EXERCISE BRIEF:
Give an exact copy of the data that follows, but none of its pictures.

(Transcribed page contents)
•••••
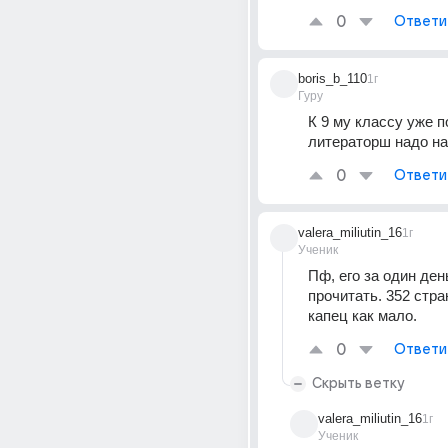
0
Ответи
boris_b_110
1г
Гуру
К 9 му классу уже п
литераторш надо н
0
Ответи
valera_miliutin_16
1г
Ученик
Пф, его за один ден
прочитать. 352 стра
капец как мало.
0
Ответи
Скрыть ветку
valera_miliutin_16
1г
Ученик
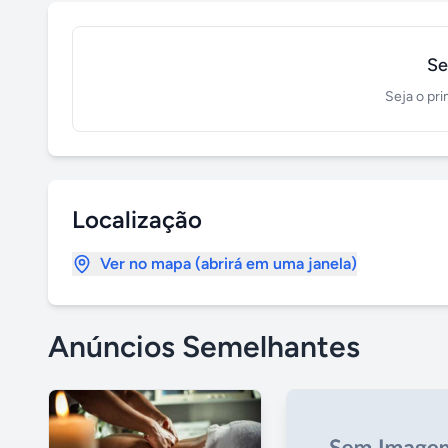
Se
Seja o pri
Localização
Ver no mapa (abrirá em uma janela)
Anúncios Semelhantes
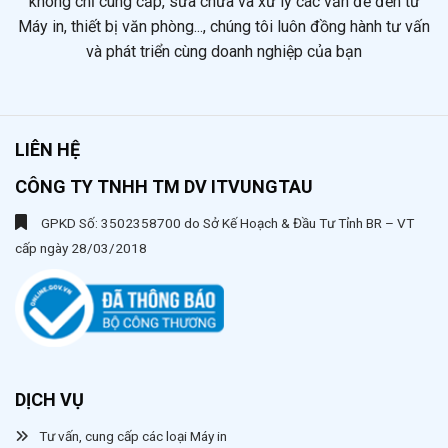
không chỉ cung cấp, sửa chữa và xử lý các vấn đề đến từ
Máy in, thiết bị văn phòng..., chúng tôi luôn đồng hành tư vấn
và phát triển cùng doanh nghiệp của bạn
LIÊN HỆ
CÔNG TY TNHH TM DV ITVUNGTAU
GPKD Số: 3502358700 do Sở Kế Hoạch & Đầu Tư Tỉnh BR – VT
cấp ngày 28/03/2018
DỊCH VỤ
Tư vấn, cung cấp các loại Máy in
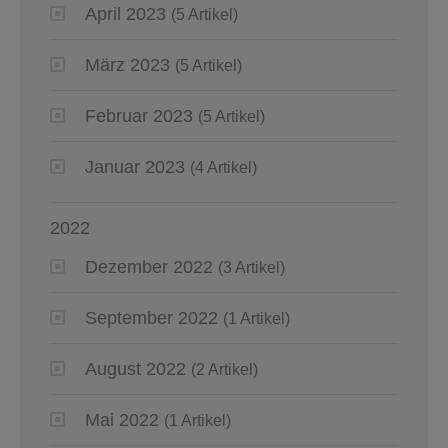
April 2023
(5 Artikel)
März 2023
(5 Artikel)
Februar 2023
(5 Artikel)
Januar 2023
(4 Artikel)
2022
Dezember 2022
(3 Artikel)
September 2022
(1 Artikel)
August 2022
(2 Artikel)
Mai 2022
(1 Artikel)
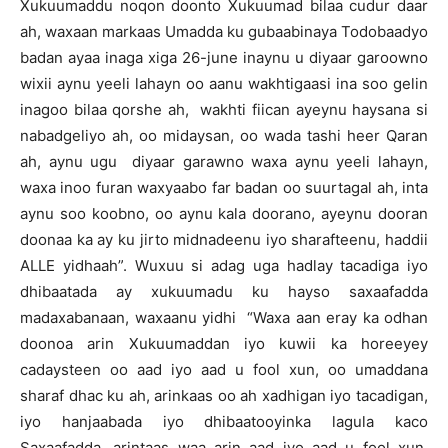
Xukuumaddu noqon doonto Xukuumad bilaa cudur daar
ah, waxaan markaas Umadda ku gubaabinaya Todobaadyo
badan ayaa inaga xiga 26-june inaynu u diyaar garoowno
wixii aynu yeeli lahayn oo aanu wakhtigaasi ina soo gelin
inagoo bilaa qorshe ah, wakhti fiican ayeynu haysana si
nabadgeliyo ah, oo midaysan, oo wada tashi heer Qaran
ah, aynu ugu diyaar garawno waxa aynu yeeli lahayn,
waxa inoo furan waxyaabo far badan oo suurtagal ah, inta
aynu soo koobno, oo aynu kala doorano, ayeynu dooran
doonaa ka ay ku jirto midnadeenu iyo sharafteenu, haddii
ALLE yidhaah”. Wuxuu si adag uga hadlay tacadiga iyo
dhibaatada ay xukuumadu ku hayso saxaafadda
madaxabanaan, waxaanu yidhi “Waxa aan eray ka odhan
doonoa arin Xukuumaddan iyo kuwii ka horeeyey
cadaysteen oo aad iyo aad u fool xun, oo umaddana
sharaf dhac ku ah, arinkaas oo ah xadhigan iyo tacadigan,
iyo hanjaabada iyo dhibaatooyinka lagula kaco
Saxaafadda, arintaas waa arin aad iyo aad u fool xun,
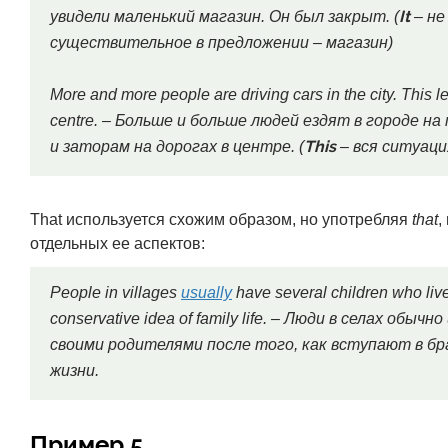
It
увидели маленький магазин. Он был закрыт. (
– не
существительное в предложении – магазин)
More and more people are driving cars in the city. This le
centre. – Больше и больше людей ездят в городе н
This
и заторам на дорогах в центре. (
– вся ситуаци
That используется схожим образом, но употребляя
that
,
отдельных ее аспектов:
People in villages
usually
have several children who live 
conservative idea of family life. – Люди в селах об
своими родителями после того, как вступают в бр
жизни.
Пример 5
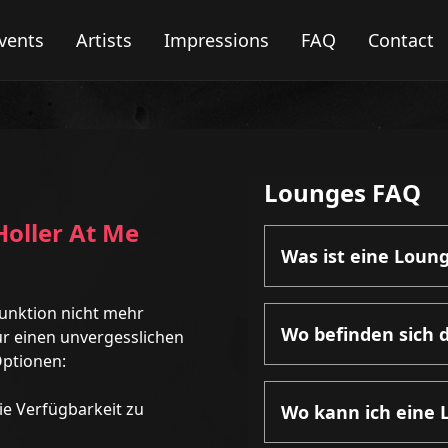
vents
Artists
Impressions
FAQ
Contact
Lounges FAQ
Holler At Me
Was ist eine Loun
funktion nicht mehr
Wo befinden sich 
r einen unvergesslichen
Optionen:
ie Verfügbarkeit zu
Wo kann ich eine 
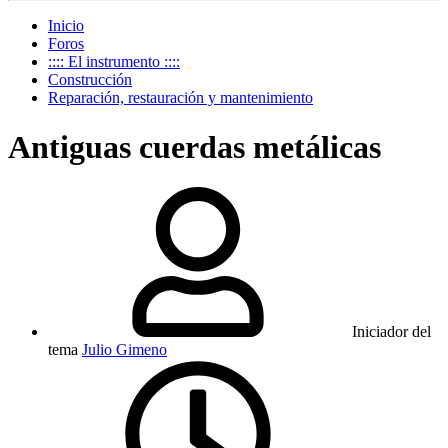
Inicio
Foros
:::: El instrumento ::::
Construcción
Reparación, restauración y mantenimiento
Antiguas cuerdas metálicas
Iniciador del
tema
Julio Gimeno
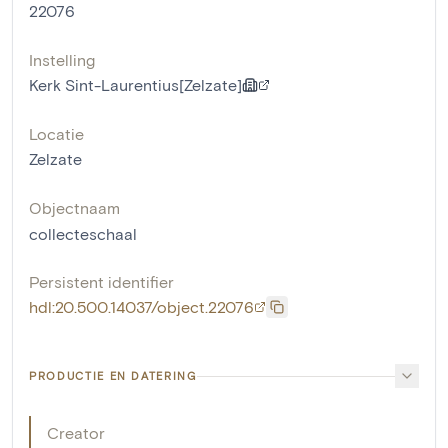
22076
Instelling
Kerk Sint-Laurentius[Zelzate]
Locatie
Zelzate
Objectnaam
collecteschaal
Persistent identifier
hdl:20.500.14037/object.22076
PRODUCTIE EN DATERING
Creator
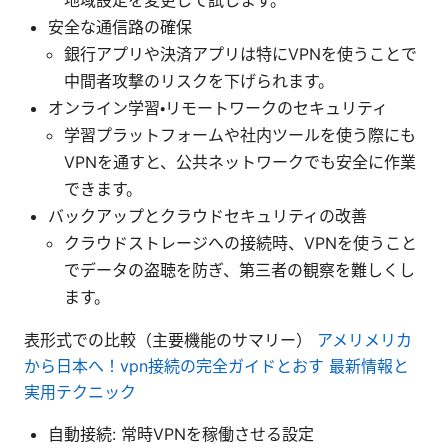
地域設定を変更して試します。
安全な通信路の確保
銀行アプリや決済アプリは特にVPNを使うことで
中間者攻撃のリスクを下げられます。
オンライン学習・リモートワークのセキュリティ
学習プラットフォームや社内ツールを使う際にも
VPNを通すと、公共ネットワークでも安全に作業
できます。
バックアップとクラウドセキュリティの改善
クラウドストレージへの接続時、VPNを使うこと
でデータの盗聴を防ぎ、第三者の観察を難しくし
ます。
表形式での比較（主要機能のサマリー）
アメリメリカ
から日本へ！vpn接続の完全ガイドとおす 最新情報と
実用テクニック
自動接続: 常時VPNを稼働させる設定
•••••
RESULT:
0
Ответи
boris_b_110
1г
Гуру
К 9 му классу уже п
литераторш надо н
0
Ответи
valera_miliutin_16
1г
Ученик
Пф, его за один ден
прочитать. 352 стра
капец как мало.
0
Ответи
Скрыть ветку
valera_miliutin_16
1г
Ученик
Se
Seja o pri
Localização
Ver no mapa (abrirá em uma janela)
Anúncios Semelhantes
không chỉ cung cấp, sửa chữa và xử lý các vấn đề đến từ
Máy in, thiết bị văn phòng..., chúng tôi luôn đồng hành tư vấn
và phát triển cùng doanh nghiệp của bạn
LIÊN HỆ
CÔNG TY TNHH TM DV ITVUNGTAU
GPKD Số: 3502358700 do Sở Kế Hoạch & Đầu Tư Tỉnh BR – VT
cấp ngày 28/03/2018
DỊCH VỤ
Tư vấn, cung cấp các loại Máy in
April 2023
(5 Artikel)
März 2023
(5 Artikel)
Februar 2023
(5 Artikel)
Januar 2023
(4 Artikel)
2022
Dezember 2022
(3 Artikel)
September 2022
(1 Artikel)
August 2022
(2 Artikel)
Mai 2022
(1 Artikel)
Xukuumaddu noqon doonto Xukuumad bilaa cudur daar
ah, waxaan markaas Umadda ku gubaabinaya Todobaadyo
badan ayaa inaga xiga 26-june inaynu u diyaar garoowno
wixii aynu yeeli lahayn oo aanu wakhtigaasi ina soo gelin
inagoo bilaa qorshe ah, wakhti fiican ayeynu haysana si
nabadgeliyo ah, oo midaysan, oo wada tashi heer Qaran
ah, aynu ugu diyaar garawno waxa aynu yeeli lahayn,
waxa inoo furan waxyaabo far badan oo suurtagal ah, inta
aynu soo koobno, oo aynu kala doorano, ayeynu dooran
doonaa ka ay ku jirto midnadeenu iyo sharafteenu, haddii
ALLE yidhaah”. Wuxuu si adag uga hadlay tacadiga iyo
dhibaatada ay xukuumadu ku hayso saxaafadda
madaxabanaan, waxaanu yidhi “Waxa aan eray ka odhan
doonoa arin Xukuumaddan iyo kuwii ka horeeyey
cadaysteen oo aad iyo aad u fool xun, oo umaddana
sharaf dhac ku ah, arinkaas oo ah xadhigan iyo tacadigan,
iyo hanjaabada iyo dhibaatooyinka lagula kaco
Saxaafadda, arintaas waa arin aad iyo aad u fool xun,
It
увидели маленький магазин. Он был закрыт. (
– не
существительное в предложении – магазин)
More and more people are driving cars in the city. This le
centre. – Больше и больше людей ездят в городе н
This
и заторам на дорогах в центре. (
– вся ситуаци
That используется схожим образом, но употребляя
that
,
отдельных ее аспектов:
People in villages
usually
have several children who live 
conservative idea of family life. – Люди в селах об
своими родителями после того, как вступают в бр
жизни.
Пример 5
vents
Artists
Impressions
FAQ
Contact
Lounges FAQ
Holler At Me
Was ist eine Loun
funktion nicht mehr
Wo befinden sich 
r einen unvergesslichen
Optionen:
ie Verfügbarkeit zu
Wo kann ich eine 
Inicio
Foros
:::: El instrumento ::::
Construcción
Reparación, restauración y mantenimiento
Antiguas cuerdas metálicas
Iniciador del
tema
Julio Gimeno
22076
Instelling
Kerk Sint-Laurentius[Zelzate]
Locatie
Zelzate
Objectnaam
collecteschaal
Persistent identifier
hdl:20.500.14037/object.22076
PRODUCTIE EN DATERING
Creator
地域設定を変更して試します。
安全な通信路の確保
銀行アプリや決済アプリは特にVPNを使うことで
中間者攻撃のリスクを下げられます。
オンライン学習・リモートワークのセキュリティ
学習プラットフォームや社内ツールを使う際にも
VPNを通すと、公共ネットワークでも安全に作業
できます。
バックアップとクラウドセキュリティの改善
クラウドストレージへの接続時、VPNを使うこと
でデータの盗聴を防ぎ、第三者の観察を難しくし
ます。
表形式での比較（主要機能のサマリー）
アメリメリカ
から日本へ！vpn接続の完全ガイドとおす 最新情報と
実用テクニック
自動接続: 常時VPNを稼働させる設定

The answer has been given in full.